# EXERCISE DETAILS:
From the entries below, retype only the lines from the one with "Disseram-nos que a nossa" through the one with "uma enfermeira chamaram-nos a uma sala", exactly as written.

# STUDY MATERIAL:
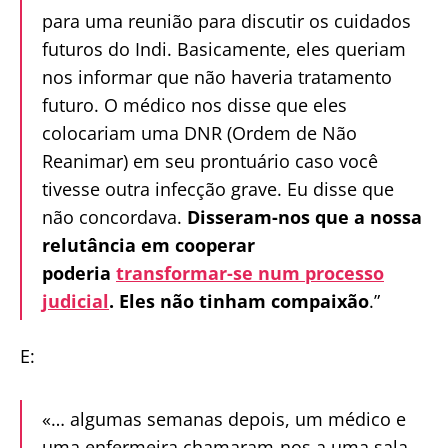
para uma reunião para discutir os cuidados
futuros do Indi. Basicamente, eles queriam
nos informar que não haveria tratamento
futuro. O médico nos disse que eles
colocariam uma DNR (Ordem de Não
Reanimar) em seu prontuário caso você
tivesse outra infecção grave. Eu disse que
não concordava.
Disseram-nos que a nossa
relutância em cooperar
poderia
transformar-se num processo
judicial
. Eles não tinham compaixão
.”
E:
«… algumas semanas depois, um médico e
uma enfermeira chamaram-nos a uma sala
--
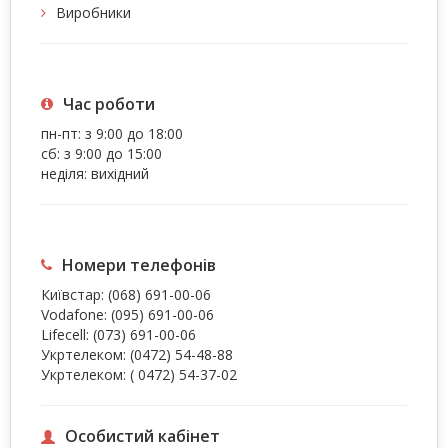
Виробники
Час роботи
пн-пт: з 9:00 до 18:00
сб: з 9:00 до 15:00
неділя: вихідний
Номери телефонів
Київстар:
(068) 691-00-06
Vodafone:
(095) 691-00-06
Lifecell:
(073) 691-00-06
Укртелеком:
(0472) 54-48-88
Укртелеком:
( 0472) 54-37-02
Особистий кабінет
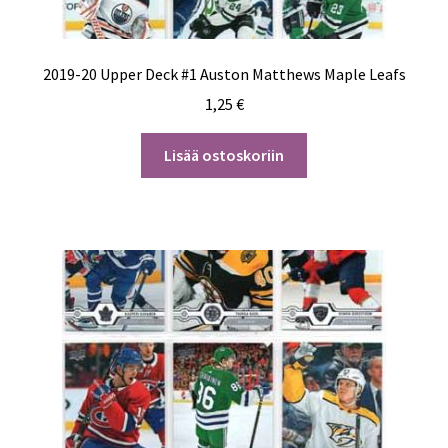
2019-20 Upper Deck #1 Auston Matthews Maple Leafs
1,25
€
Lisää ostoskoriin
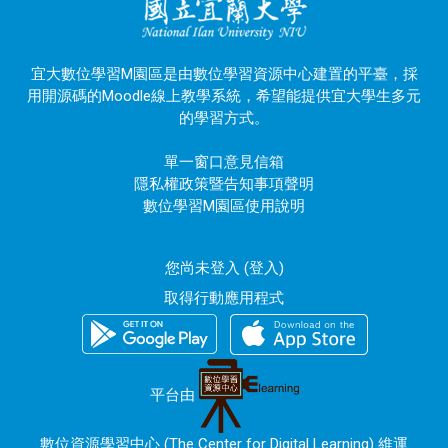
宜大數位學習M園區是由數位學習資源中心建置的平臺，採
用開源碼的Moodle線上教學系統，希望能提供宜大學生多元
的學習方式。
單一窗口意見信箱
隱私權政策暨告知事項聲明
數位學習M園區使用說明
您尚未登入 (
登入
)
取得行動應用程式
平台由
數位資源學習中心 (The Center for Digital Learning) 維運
==
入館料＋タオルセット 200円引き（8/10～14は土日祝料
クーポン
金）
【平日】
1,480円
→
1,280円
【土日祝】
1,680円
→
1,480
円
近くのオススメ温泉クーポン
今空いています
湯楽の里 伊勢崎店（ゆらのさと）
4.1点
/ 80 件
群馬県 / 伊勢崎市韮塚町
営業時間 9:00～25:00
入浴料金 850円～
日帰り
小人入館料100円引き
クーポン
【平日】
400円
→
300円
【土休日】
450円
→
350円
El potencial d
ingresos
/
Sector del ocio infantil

# SOLVED PROBLEM:
Disseram-nos que a nossa
relutância em cooperar
poderia
transformar-se num processo
judicial
. Eles não tinham compaixão
.”
E:
«… algumas semanas depois, um médico e
uma enfermeira chamaram-nos a uma sala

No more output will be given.